The Chicago-based DJ, producer, and label head plays December 16 at Robinia Courtyard.
While we here at Tone Madison would never expect a DJ to simply dump their entire record bag full of secrets out in front of us, our goal with this column, Aces, is to chat with some of our favorite local residents, as well as visiting guests, about a few of their favorite, fail-safe floor destroyers.
For this edition of Aces, we sat down with one of the Midwest’s most agile selectors and producers, Chrissy Shively, a Chicagoan who hails from Kansas City. If you need any proof of Shively’s 20-plus year, batshit commitment to seemingly every microcosm of electronic dance music, then look no further than his now-inactive blog My Year Of Mixtapes, which features dozens of focused mixes that range from Latin freestyle to Eurodisco to UK Rave. Shively’s production career has wandered from the spastic jungle vibes of 2005’s Fi You 12-inch to the nasty footwork and juke-leaning sounds of 2011 Planet Mu outing Women’s Studies to the disco-house flavor that he’s settled into on his three self-released Cool Ranch 12-inches from this year.

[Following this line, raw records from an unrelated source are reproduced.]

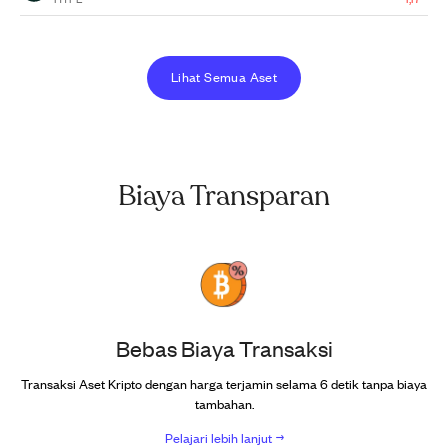
Lihat Semua Aset
Biaya Transparan
Bebas Biaya Transaksi
Transaksi Aset Kripto dengan harga terjamin selama 6 detik tanpa biaya
tambahan.
Pelajari lebih lanjut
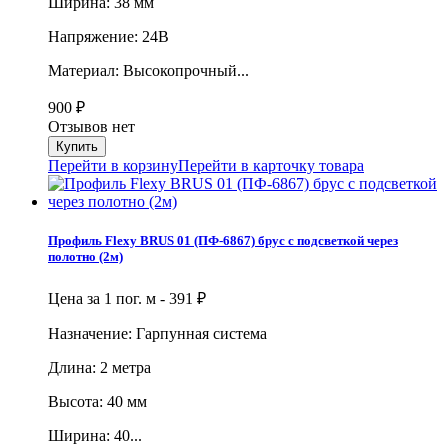
Ширина: 38 мм
Напряжение: 24В
Материал: Высокопрочный...
900
₽
Отзывов нет
Перейти в корзину
Перейти в карточку товара
Профиль Flexy BRUS 01 (ПФ-6867) брус с подсветкой через
полотно (2м)
Цена за 1 пог. м -
391
₽
Назначение: Гарпунная система
Длина: 2 метра
Высота: 40 мм
Ширина: 40...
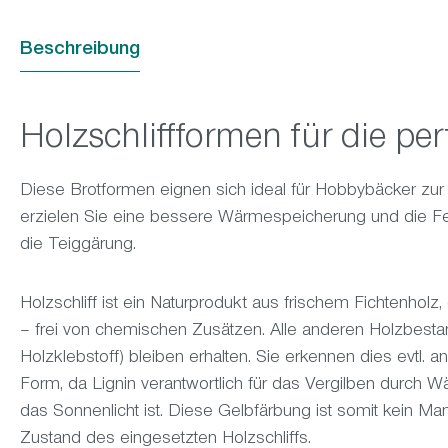
Beschreibung
Holzschliffformen für die pe
Diese Brotformen eignen sich ideal für Hobbybäcker zur 
erzielen Sie eine bessere Wärmespeicherung und die Fe
die Teiggärung.
Holzschliff ist ein Naturprodukt aus frischem Fichtenholz
– frei von chemischen Zusätzen. Alle anderen Holzbestandt
Holzklebstoff) bleiben erhalten. Sie erkennen dies evtl. 
Form, da Lignin verantwortlich für das Vergilben durch
das Sonnenlicht ist. Diese Gelbfärbung ist somit kein M
Zustand des eingesetzten Holzschliffs.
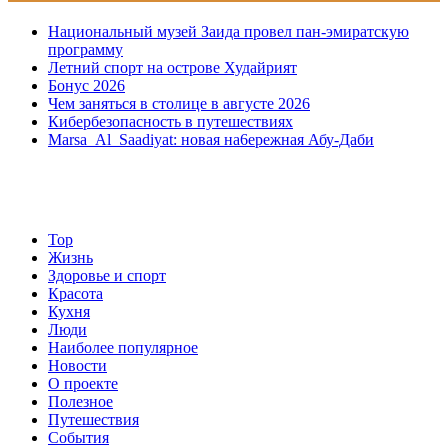
Национальный музей Заида провел пан-эмиратскую
программу
Летний спорт на острове Худайрият
Бонус 2026
Чем заняться в столице в августе 2026
Кибербезопасность в путешествиях
Marsa Al Saadiyat: новая на6ережная Абу-Даби
Top
Жизнь
Здоровье и спорт
Красота
Кухня
Люди
Наиболее популярное
Новости
О проекте
Полезное
Путешествия
События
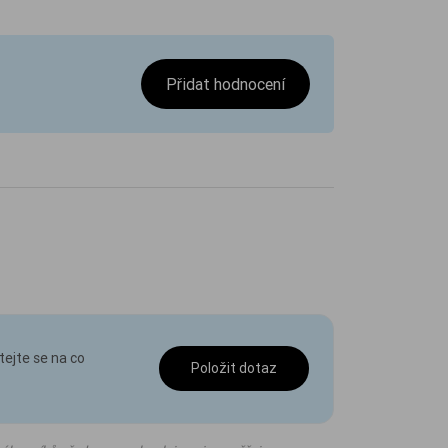
Přidat hodnocení
tejte se na co
Položit dotaz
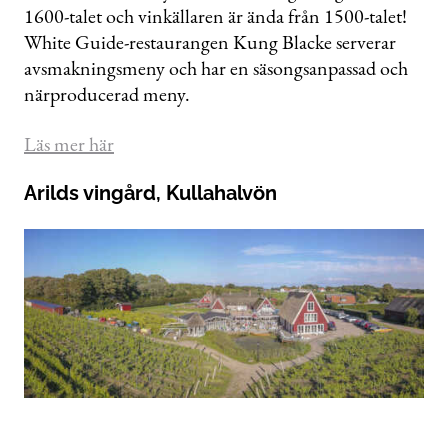
1600-talet och vinkällaren är ända från 1500-talet!
White Guide-restaurangen Kung Blacke serverar
avsmakningsmeny och har en säsongsanpassad och
närproducerad meny.
Läs mer här
Arilds vingård, Kullahalvön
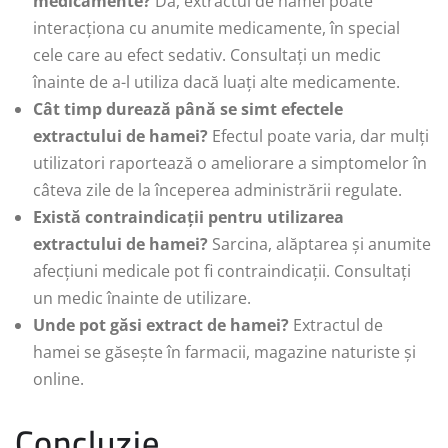
medicamente?
Da, extractul de hamei poate
interacționa cu anumite medicamente, în special
cele care au efect sedativ. Consultați un medic
înainte de a-l utiliza dacă luați alte medicamente.
Cât timp durează până se simt efectele
extractului de hamei?
Efectul poate varia, dar mulți
utilizatori raportează o ameliorare a simptomelor în
câteva zile de la începerea administrării regulate.
Există contraindicații pentru utilizarea
extractului de hamei?
Sarcina, alăptarea și anumite
afecțiuni medicale pot fi contraindicații. Consultați
un medic înainte de utilizare.
Unde pot găsi extract de hamei?
Extractul de
hamei se găsește în farmacii, magazine naturiste și
online.
Concluzie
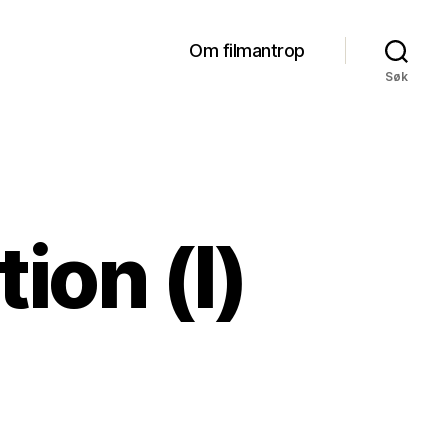
Om filmantrop
Søk
ion (I)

Between running two labels (Cool Ranch and Nite Owl Diner), working in the studio, and DJing internationally—a recent tour brought Shively to Thailand and Vietnam—his grind is serious. Ahead of his December 16 appearance at the Jams series at Robinia Courtyard, Shively discussed his formative years of raving in Kansas City, why he stopped making footwork as Chrissy Murderbot, and the challenges of producing vocal house tunes.
Tone Madison: How did your relationship with electronic music begin?
Chrissy Shively: Well, everybody in my family was super into music, so I grew up around music all the time. My older sister, who is 10 years older than me, got into rave culture, house music, and techno around 1989 or so. So, I was exposed to the music through her and mainstream crossover stuff like Black Box, Technotronic, Crystal Waters, and Deee-Lite. I fell hard for it instantly and knew that was what I wanted to do when I grew up.
Tone Madison: Honestly, if I heard Black Box at a rave today, I’d do a full backflip.
Chrissy Shively: [Laughs] I’ve played it before and people either love it or hate it.
Tone Madison: Yeah, it seems like a divisive move, but surely a great way to shake up heads who might take themselves too seriously.
Chrissy Shively: Exactly. Like maybe it alienates the “too cool for school” crowd, but people who think they’re too cool for Black Box deserve to feel a little alienated, to be honest.
Tone Madison: Dreamland is so far ahead of the game. Nobody is too cool for Black Box. At what point did you start taking DJing and production seriously?
Chrissy Shively: I started buying dance music around 1992 or 1993—like shitty rave compilation CDs or whatever. I started buying 12-inches around 1993 or 1994, initially because the good stuff wasn’t coming out on CD, and then I was like, “Hey, maybe I can be a DJ.” I played my first little local gig in 1996.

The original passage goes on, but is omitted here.